Erick Arc Elliott: “CMJ festival is important. It comes in a good time of the year with summertime slowing down and shit. It still gives people a reason to go outside and look at good hip-hop music. Actually, CMJ is a festival not only for hip-hop, for New York in general.”
Meechy Darko: “It also blends different artists together and shit. You get a nice bill. I see shit with Killer Mike, GZA, eXquire, and K.R.I.T., so it’s a nice little mixture. As an added bonus, it’s in New York—and it’s beautiful right now—so CMJ is holding down our people in New York City. We’re actually getting love for a fucking change. That’s what I really give a fuck about—fuck all the other bullshit. I’m going to be honest with you, this shit is in my city and we are getting love, so it’s beautiful.”
Yo, the only advice I got for new artists is to be yourself. That’s what we do and that’s what all the greats have done. If you’re yourself, you’ll get far.”

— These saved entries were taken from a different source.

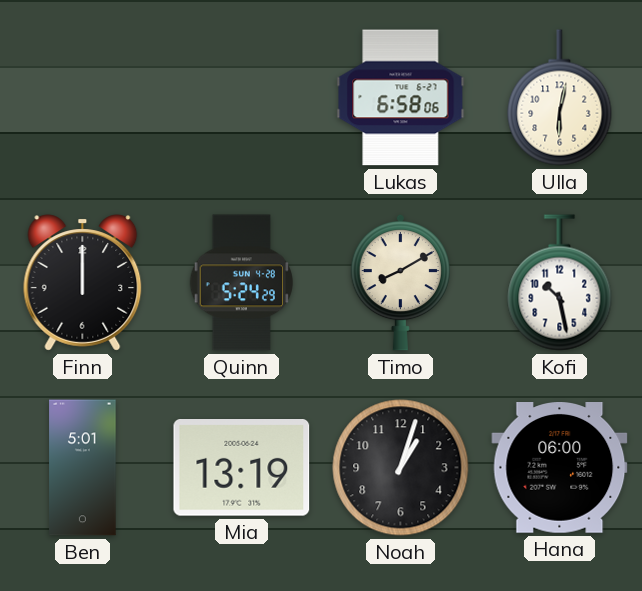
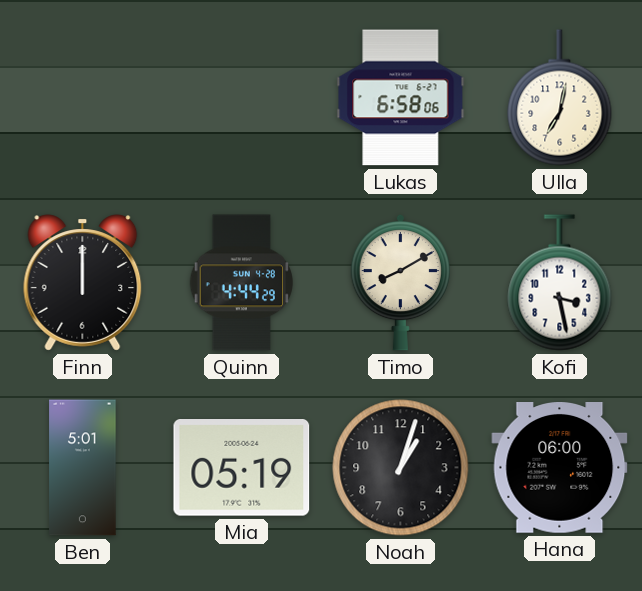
Ulla: 6:02 -> 7:02
Quinn: 5:24 -> 4:44
Kofi: 10:28 -> 3:28
Mia: 13:19 -> 05:19
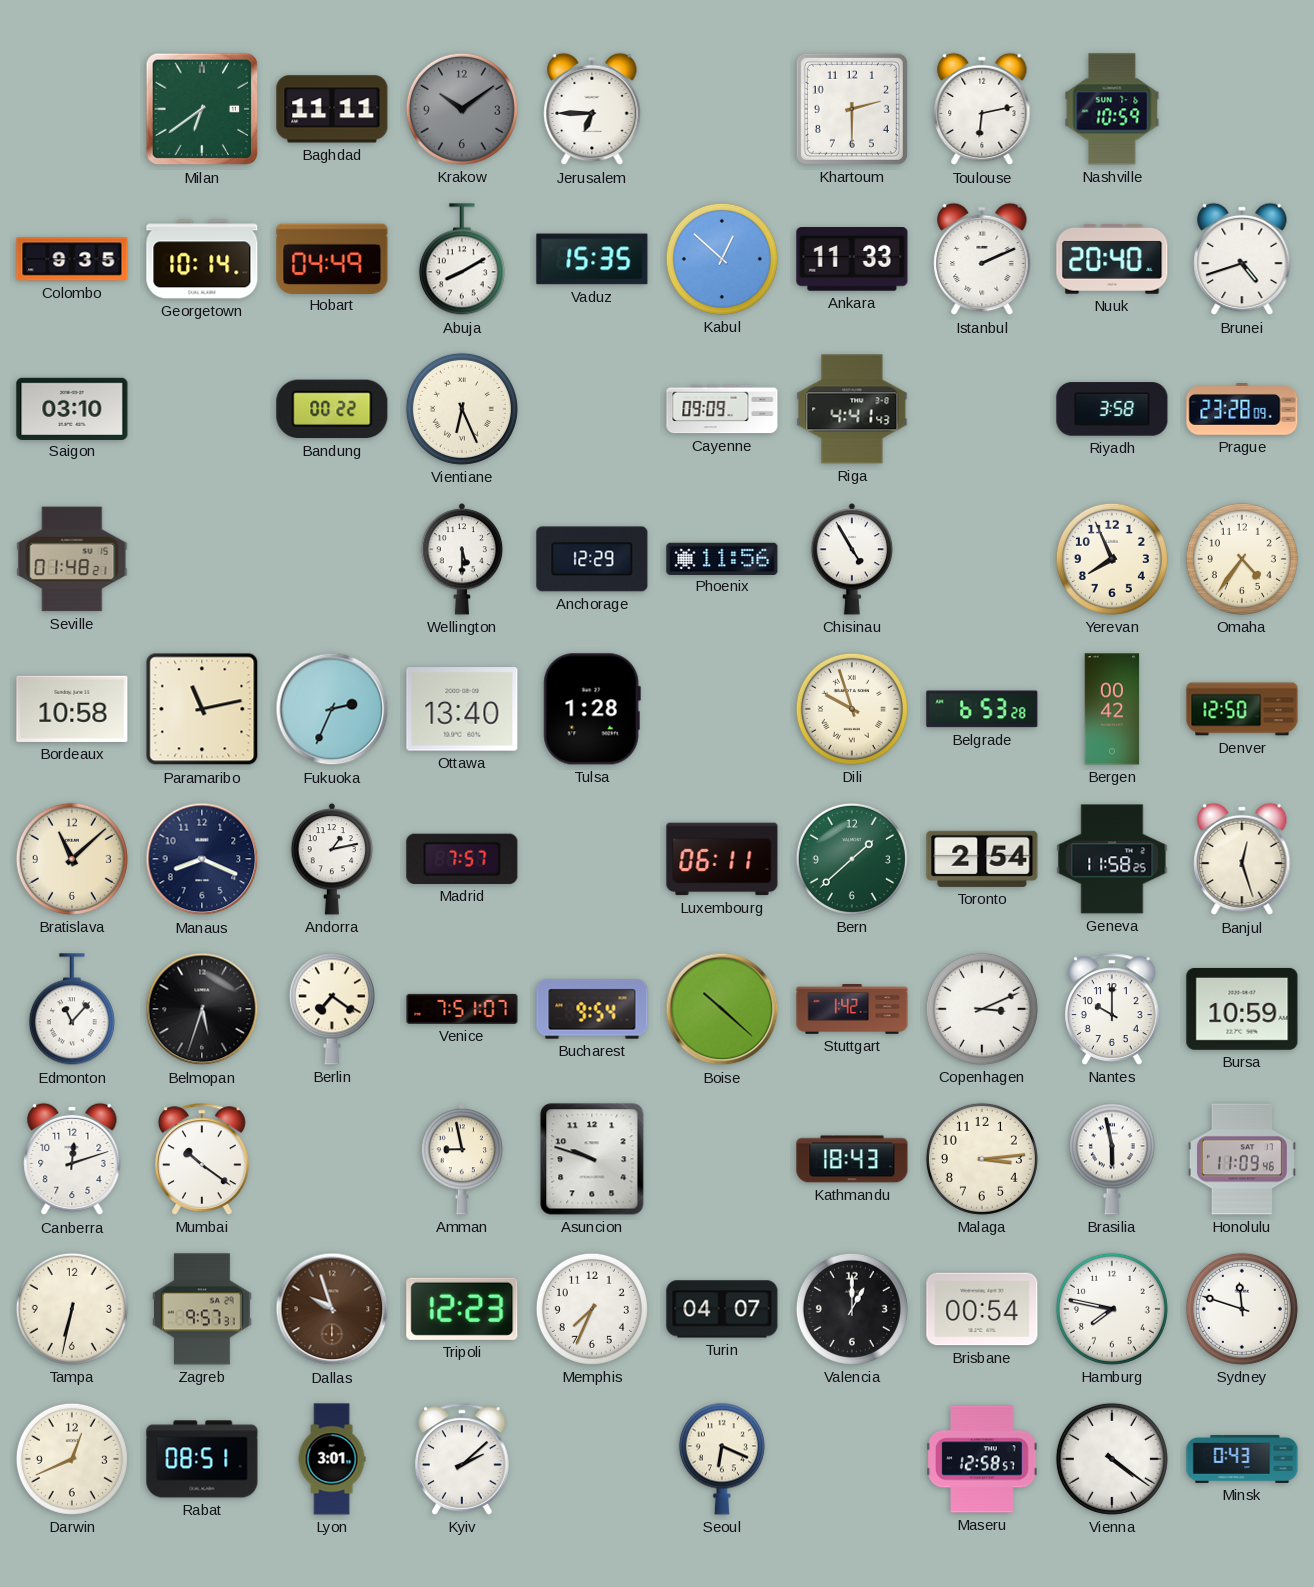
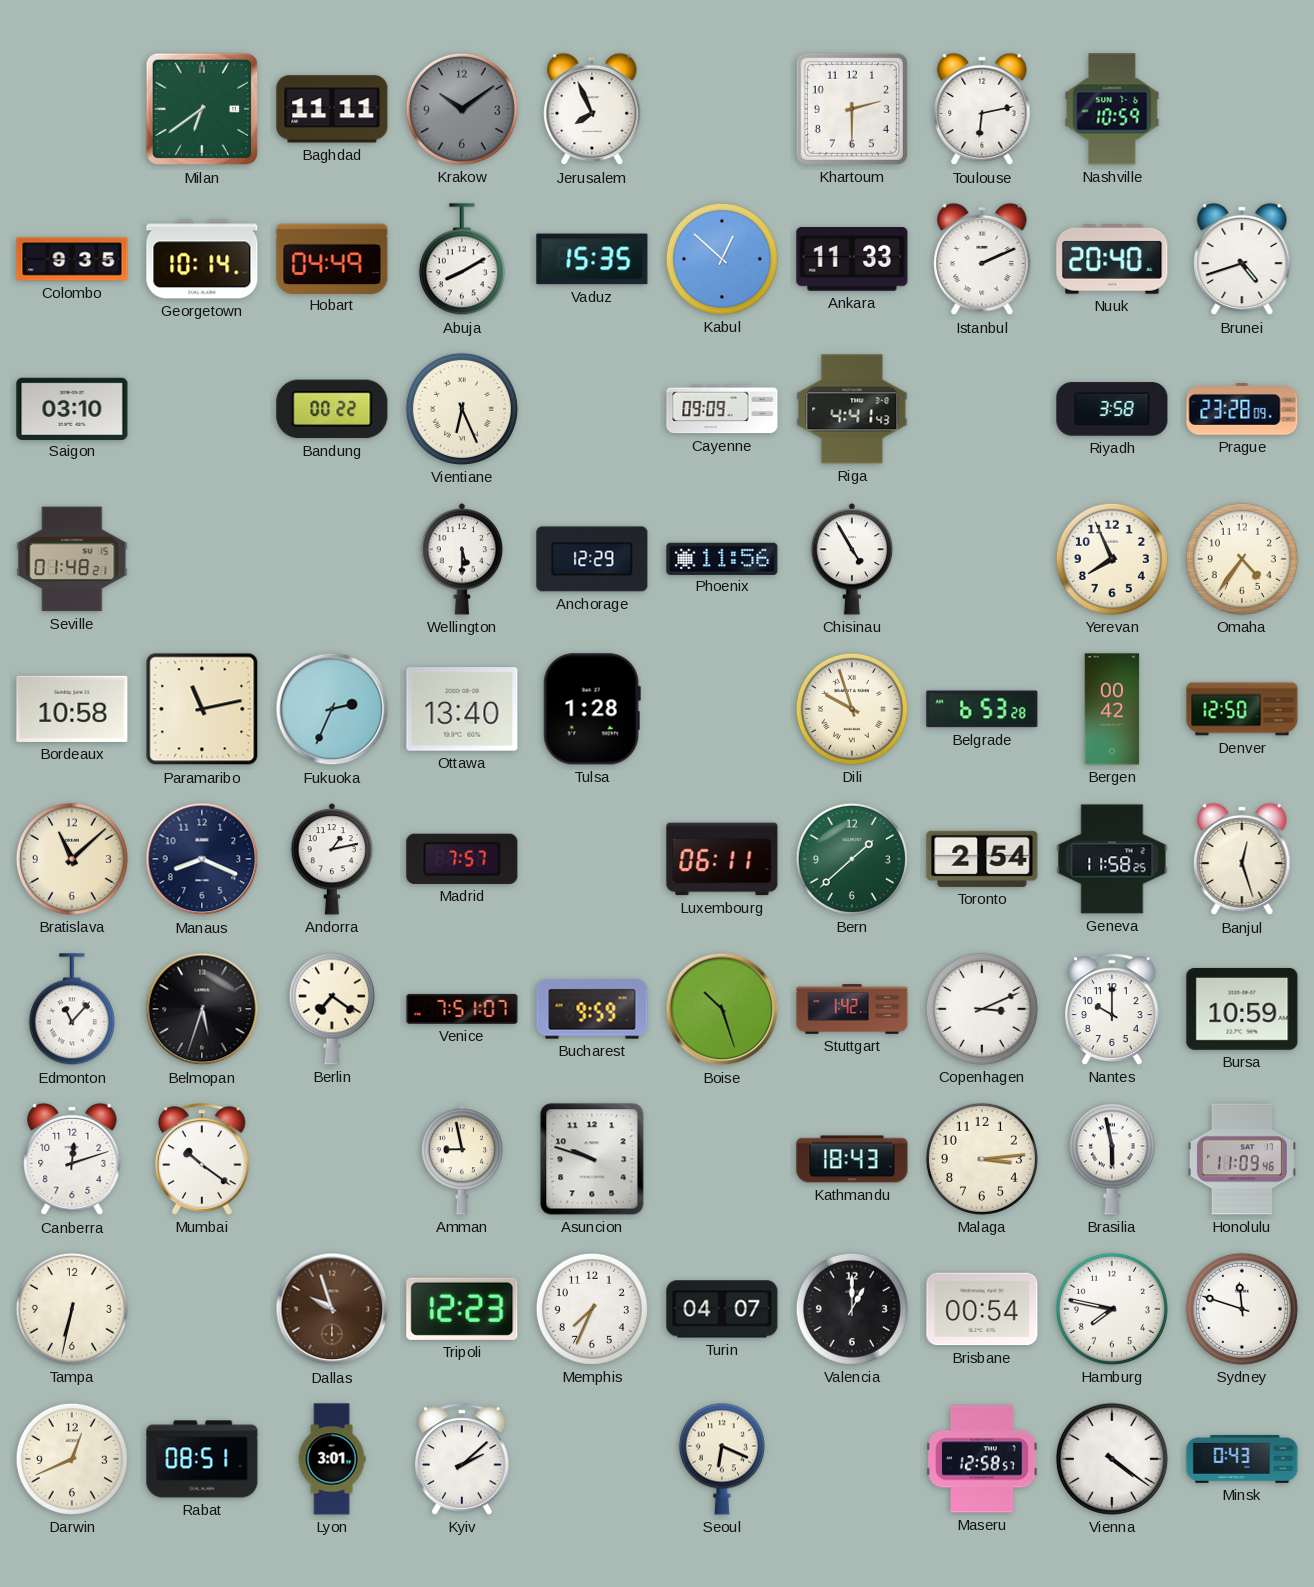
Jerusalem: 6:45 -> 7:56
Bucharest: 9:54 -> 9:59
Boise: 10:22 -> 10:27
Zagreb: 9:57 -> none
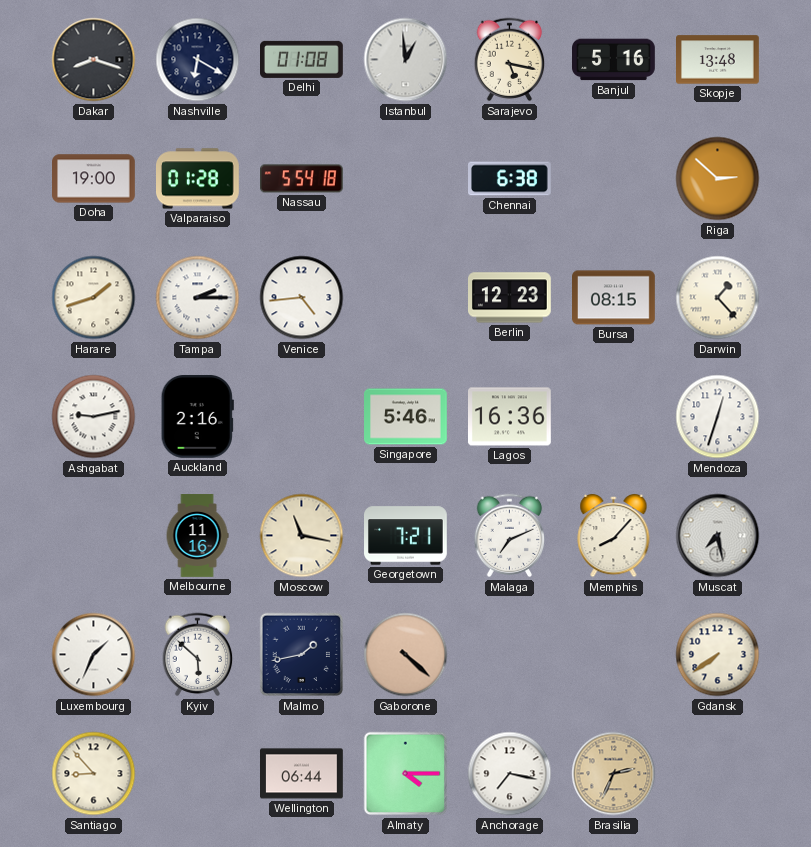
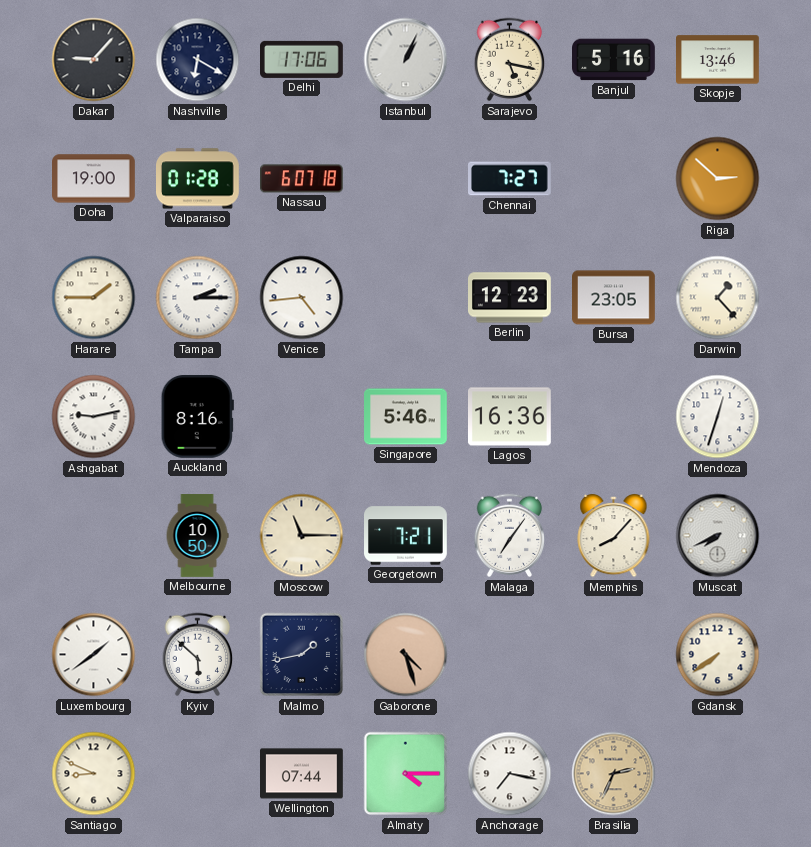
Dakar: 8:18 -> 9:07
Delhi: 01:08 -> 17:06
Istanbul: 12:59 -> 1:04
Skopje: 13:48 -> 13:46
Nassau: 5:54 -> 6:07
Chennai: 6:38 -> 7:27
Harare: 1:42 -> 1:45
Bursa: 08:15 -> 23:05
Auckland: 2:16 -> 8:16
Melbourne: 11:16 -> 10:50
Moscow: 11:17 -> 11:15
Malaga: 7:11 -> 7:06
Muscat: 7:28 -> 7:41
Luxembourg: 1:34 -> 1:39
Gaborone: 4:22 -> 4:27
Santiago: 8:53 -> 8:49
Wellington: 06:44 -> 07:44
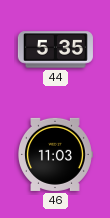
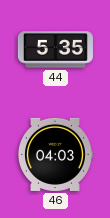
46: 11:03 -> 04:03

Erick Arc Elliott: “Regardless of any compromising business proposition, fuck all that shit. It’s about being yourself, expressing yourself, and never compromising who you are.”
Meechy Darko: “Niggas are always going to laugh at you, niggas are always going to hate on you, and niggas are always going to feel every single feeling they can feel about you. It’s nothing you can do about it. Do what the fuck you gotta do, and that’s about it.”